A reação da cúpula da Polícia Civil do Piauí contra o Portal AZ, após a publicação de uma coluna que levantou dúvidas sobre a condução da Operação Carbono Oculto, desloca esse eixo. Em vez de responder às perguntas, opta-se por investigar quem as fez.

É uma inversão perigosa.

Não há, no ordenamento jurídico brasileiro, crime em formular questionamentos. Não há ilícito em abordar temas que circulam nos bastidores da política, da economia ou da própria sociedade. Muito menos quando esses questionamentos se apoiam em fatos objetivos, como decisões judiciais que anularam provas, trancaram inquéritos e apontaram falhas na origem de investigações.

A linha que separa o exercício legítimo da imprensa de um eventual abuso é clara: imputar crime sem prova.
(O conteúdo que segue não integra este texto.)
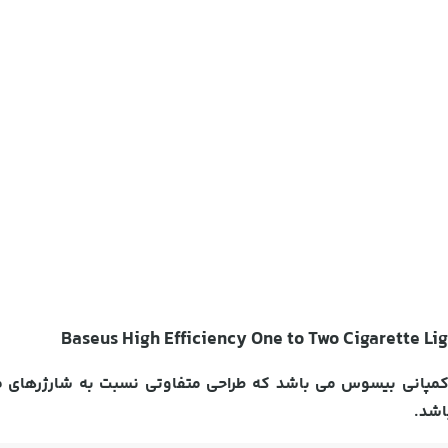
 یکی از شارژرهای کمپانی بیسوس می باشد که طراحی متفاوتی نسبت به شارژر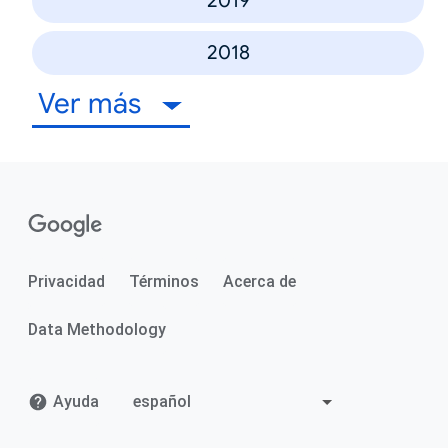
2019
2018
Ver más
Privacidad
Términos
Acerca de
Data Methodology
Ayuda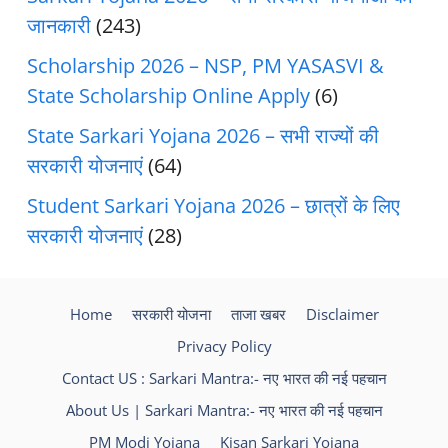
जानकारी
(243)
Scholarship 2026 – NSP, PM YASASVI &
State Scholarship Online Apply
(6)
State Sarkari Yojana 2026 – सभी राज्यों की
सरकारी योजनाएं
(64)
Student Sarkari Yojana 2026 – छात्रों के लिए
सरकारी योजनाएं
(28)
Home
सरकारी योजना
ताजा खबर
Disclaimer
Privacy Policy
Contact US : Sarkari Mantra:- नए भारत की नई पहचान
About Us | Sarkari Mantra:- नए भारत की नई पहचान
PM Modi Yojana
Kisan Sarkari Yojana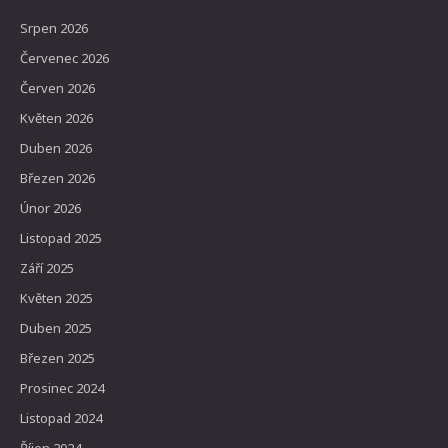
Srpen 2026
Červenec 2026
Červen 2026
Květen 2026
Duben 2026
Březen 2026
Únor 2026
Listopad 2025
Září 2025
Květen 2025
Duben 2025
Březen 2025
Prosinec 2024
Listopad 2024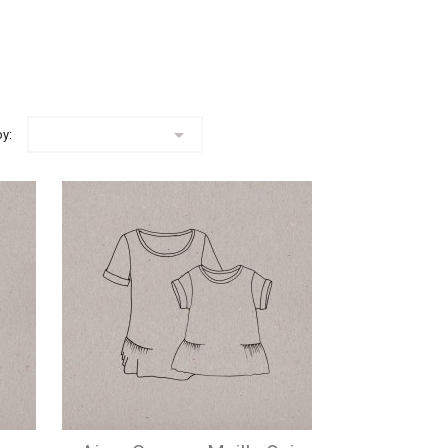

by: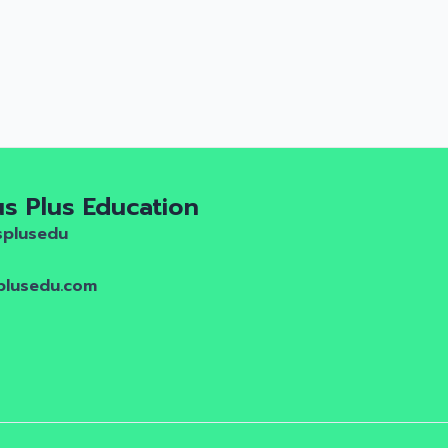
us Plus Education
splusedu
plusedu.com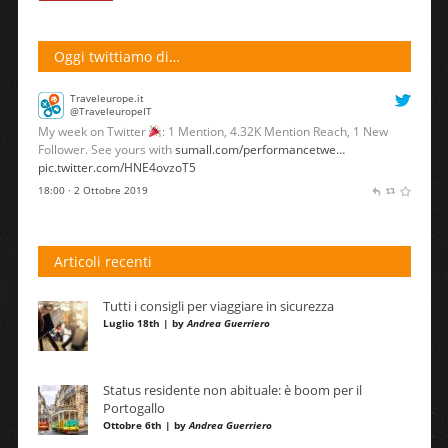
Oggi twittiamo di…
Traveleurope.it
@TraveleuropeIT
My week on Twitter
: 1 Mention, 4.32K Mention Reach, 1 New
Follower. See yours with
sumall.com/performancetwe…
pic.twitter.com/HNE4ovzoT5
18:00 · 2 Ottobre 2019
Articoli recenti
Tutti i consigli per viaggiare in sicurezza
Luglio 18th | by
Andrea Guerriero
Status residente non abituale: è boom per il
Portogallo
Ottobre 6th | by
Andrea Guerriero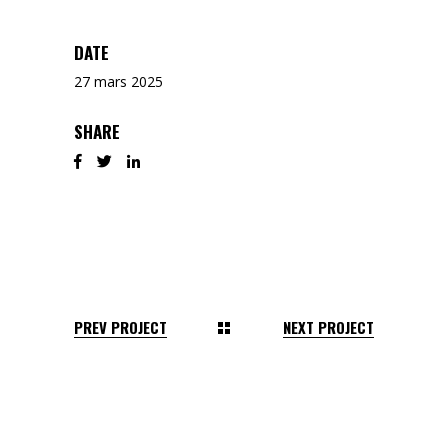
DATE
27 mars 2025
SHARE
PREV PROJECT
NEXT PROJECT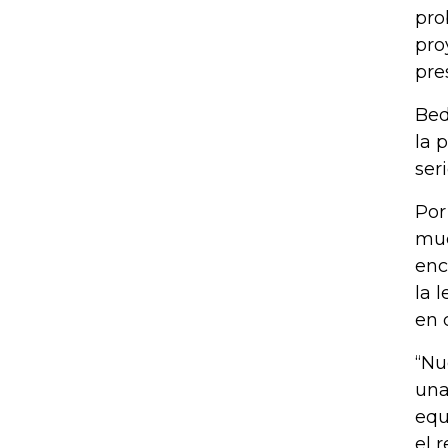
pro
pro
pre
Bed
la 
ser
Por
muc
enc
la 
en 
“Nu
una
equ
el 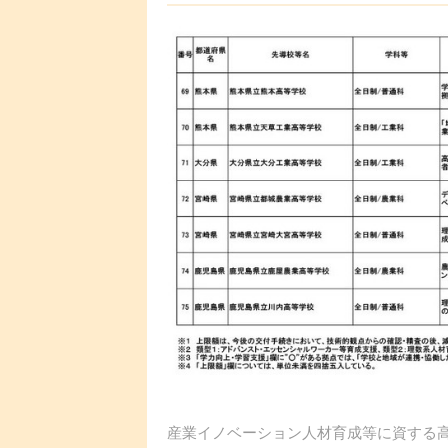
産業イノベーション人材育成等に資する高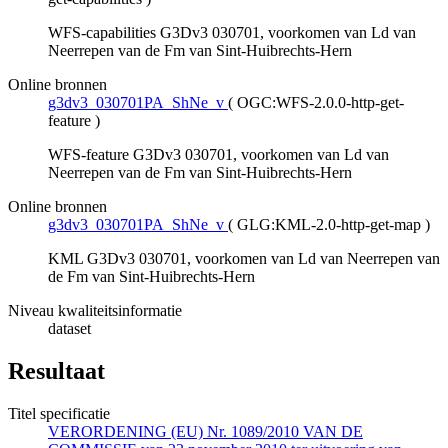
WFS-capabilities G3Dv3 030701, voorkomen van Ld van
Neerrepen van de Fm van Sint-Huibrechts-Hern
Online bronnen
g3dv3_030701PA_ShNe_v
(
OGC:WFS-2.0.0-http-get-
feature
)
WFS-feature G3Dv3 030701, voorkomen van Ld van
Neerrepen van de Fm van Sint-Huibrechts-Hern
Online bronnen
g3dv3_030701PA_ShNe_v
(
GLG:KML-2.0-http-get-map
)
KML G3Dv3 030701, voorkomen van Ld van Neerrepen van
de Fm van Sint-Huibrechts-Hern
Niveau kwaliteitsinformatie
dataset
Resultaat
Titel specificatie
VERORDENING (EU) Nr. 1089/2010 VAN DE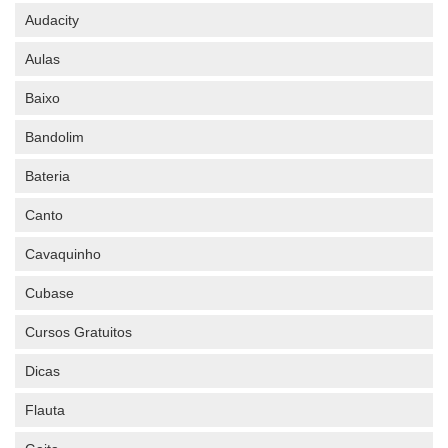
Audacity
Aulas
Baixo
Bandolim
Bateria
Canto
Cavaquinho
Cubase
Cursos Gratuitos
Dicas
Flauta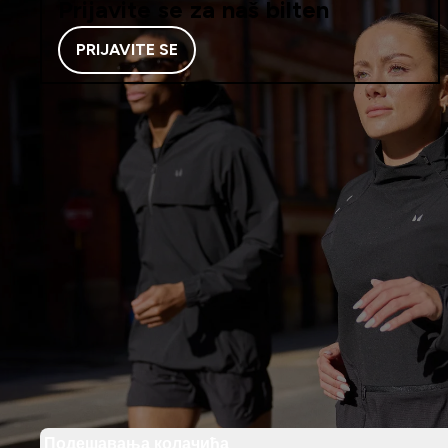
Prijavite se za naš bilten
PRIJAVITE SE
Подешавања колачића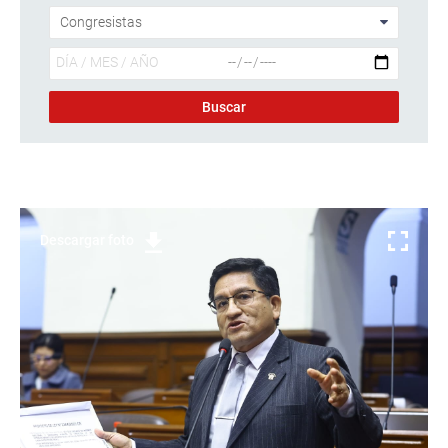
Descargar foto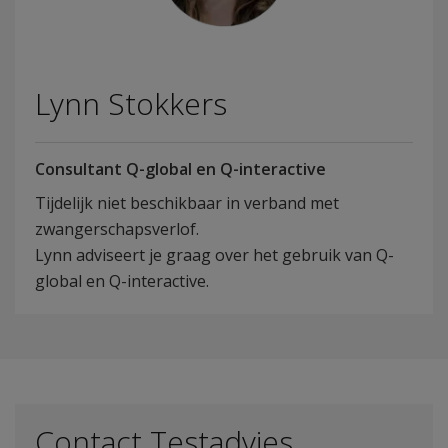
Lynn Stokkers
Consultant Q-global en Q-interactive
Tijdelijk niet beschikbaar in verband met
zwangerschapsverlof.
Lynn adviseert je graag over het gebruik van Q-
global en Q-interactive.
Contact Testadvies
Não foi isso que ocorreu. O que houve foi a exposição de dúvidas, muitas delas já presentes no próprio processo judicial.

E aqui reside um ponto que não pode ser ignorado. A investigação que agora se pretende defender com vigor teve, conforme documentos, origem em um relatório baseado em “rumores”, sem autoria identificada, produzido antes mesmo da formalização do inquérito. Esses elementos foram suficientes para sustentar medidas duras, como interdições e bloqueios milionários.

Ou seja, o Estado operou, ao menos em sua fase inicial, a partir de hipóteses não plenamente verificadas. Com poder para restringir patrimônio, reputação e atividade econômica.

Já o portal, ao contrário, não interditou, não bloqueou, não acusou formalmente. Perguntou.

Há uma assimetria evidente entre o rumor estatal e o rumor social. O primeiro tem força coercitiva, produz efeitos imediatos e pode gerar danos irreversíveis. O segundo é parte do debate público, aberto ao contraditório e à contestação.

Tratar ambos como equivalentes — ou, pior, reagir com aparato policial ao segundo — revela uma distorção de prioridades.

O problema não está em proteger a honra das instituições. Está em fazê-lo por meio de mecanismos que podem constranger a liberdade de imprensa. Quando um órgão de investigação volta seus instrumentos contra um veículo que questiona sua atuação, o recado que se transmite vai além do caso concreto.

Cria-se um ambiente de intimidação.

E isso se agrava quando o alvo é justamente um dos poucos veículos que mantêm uma linha editorial crítica, com reportagens que alcançam setores sensíveis do poder público. Não se trata aqui de blindar a imprensa de críticas ou responsabilidades. Trata-se de reconhecer que o questionamento é parte do jogo democrático.

O que está em discussão, no fim, não é apenas a Operação Carbono Oculto. É a capacidade da sociedade de fazer perguntas sem que isso seja interpretado como afronta institucional.

Se decisões judiciais já apontam falhas na condução de investigações, o caminho natural é o aperfeiçoamento dos métodos, não a perseguição de quem aponta inconsistências.

Porque, no limite, uma democracia começa a falhar quando perguntar passa a ser tratado como suspeita.